▸ Your goal
Should a line in the entries below contain "name", return that line.

▸ Given records
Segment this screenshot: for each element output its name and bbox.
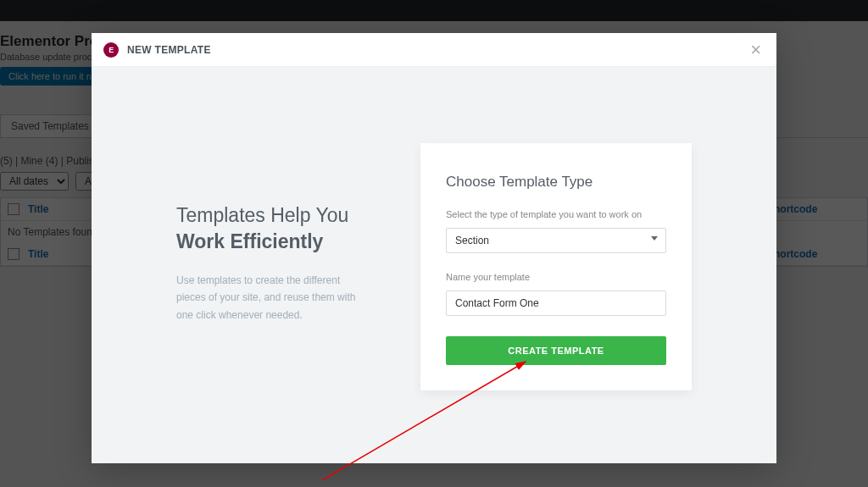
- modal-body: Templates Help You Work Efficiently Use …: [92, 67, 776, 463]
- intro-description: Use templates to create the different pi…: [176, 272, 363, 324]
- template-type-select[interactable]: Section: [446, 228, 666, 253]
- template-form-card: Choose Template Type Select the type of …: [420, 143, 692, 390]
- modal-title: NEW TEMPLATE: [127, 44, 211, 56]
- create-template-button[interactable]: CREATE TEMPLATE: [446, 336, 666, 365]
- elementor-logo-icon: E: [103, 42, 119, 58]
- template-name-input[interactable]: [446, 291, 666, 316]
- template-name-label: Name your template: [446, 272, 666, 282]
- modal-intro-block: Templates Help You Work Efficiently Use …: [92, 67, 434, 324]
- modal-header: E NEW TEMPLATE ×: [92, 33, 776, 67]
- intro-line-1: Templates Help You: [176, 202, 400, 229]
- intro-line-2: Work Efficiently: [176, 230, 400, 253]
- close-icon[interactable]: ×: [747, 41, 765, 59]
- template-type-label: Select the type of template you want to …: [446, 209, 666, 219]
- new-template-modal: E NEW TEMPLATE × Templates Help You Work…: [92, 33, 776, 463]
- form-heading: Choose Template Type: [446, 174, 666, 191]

==

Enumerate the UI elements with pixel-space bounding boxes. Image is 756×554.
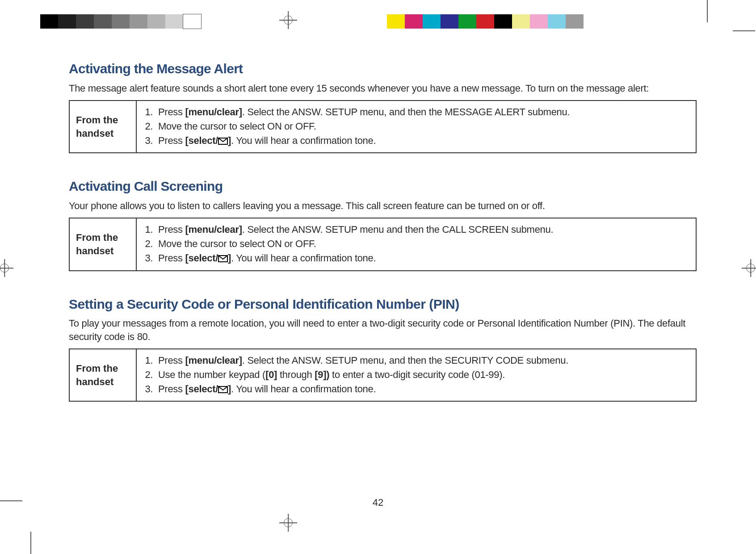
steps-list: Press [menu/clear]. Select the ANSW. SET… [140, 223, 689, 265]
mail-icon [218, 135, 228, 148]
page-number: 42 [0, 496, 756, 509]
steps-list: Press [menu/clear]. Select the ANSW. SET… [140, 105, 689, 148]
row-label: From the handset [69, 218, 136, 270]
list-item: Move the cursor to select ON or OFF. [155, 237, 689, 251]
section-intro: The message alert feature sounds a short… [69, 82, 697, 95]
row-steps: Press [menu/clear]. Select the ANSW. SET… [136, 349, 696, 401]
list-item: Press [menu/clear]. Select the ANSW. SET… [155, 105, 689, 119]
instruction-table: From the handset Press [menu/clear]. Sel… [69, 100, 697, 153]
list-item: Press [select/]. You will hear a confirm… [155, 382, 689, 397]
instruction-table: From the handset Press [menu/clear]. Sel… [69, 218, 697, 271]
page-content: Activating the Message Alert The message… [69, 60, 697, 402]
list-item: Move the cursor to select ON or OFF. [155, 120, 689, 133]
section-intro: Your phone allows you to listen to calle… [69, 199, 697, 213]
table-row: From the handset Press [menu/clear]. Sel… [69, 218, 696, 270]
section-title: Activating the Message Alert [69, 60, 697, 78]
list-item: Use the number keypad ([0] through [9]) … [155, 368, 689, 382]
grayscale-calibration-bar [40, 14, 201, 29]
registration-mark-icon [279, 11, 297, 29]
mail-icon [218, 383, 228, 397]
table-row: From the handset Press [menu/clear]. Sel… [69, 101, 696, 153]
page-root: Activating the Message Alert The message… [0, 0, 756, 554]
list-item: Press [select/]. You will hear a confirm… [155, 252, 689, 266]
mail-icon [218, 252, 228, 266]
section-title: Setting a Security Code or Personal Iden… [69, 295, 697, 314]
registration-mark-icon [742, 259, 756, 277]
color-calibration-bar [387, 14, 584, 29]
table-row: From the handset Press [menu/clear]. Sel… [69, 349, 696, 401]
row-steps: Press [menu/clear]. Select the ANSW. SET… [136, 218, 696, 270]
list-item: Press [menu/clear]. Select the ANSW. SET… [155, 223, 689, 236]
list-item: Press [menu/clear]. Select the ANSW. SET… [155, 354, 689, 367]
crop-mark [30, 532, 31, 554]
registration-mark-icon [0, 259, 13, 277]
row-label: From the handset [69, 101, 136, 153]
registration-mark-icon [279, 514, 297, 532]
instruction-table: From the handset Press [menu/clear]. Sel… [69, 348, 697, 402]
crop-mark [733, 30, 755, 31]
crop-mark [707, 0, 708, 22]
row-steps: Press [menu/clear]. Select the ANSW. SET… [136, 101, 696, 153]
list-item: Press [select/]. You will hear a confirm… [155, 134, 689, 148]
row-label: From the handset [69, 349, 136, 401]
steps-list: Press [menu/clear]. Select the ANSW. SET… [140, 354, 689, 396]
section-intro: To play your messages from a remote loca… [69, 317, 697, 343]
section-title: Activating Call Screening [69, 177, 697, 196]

▸ Solution to this task
Segment this screenshot: for each element output its name and bbox.
- template-name-input[interactable]: [446, 291, 666, 316]
- template-name-label: Name your template: [446, 272, 666, 282]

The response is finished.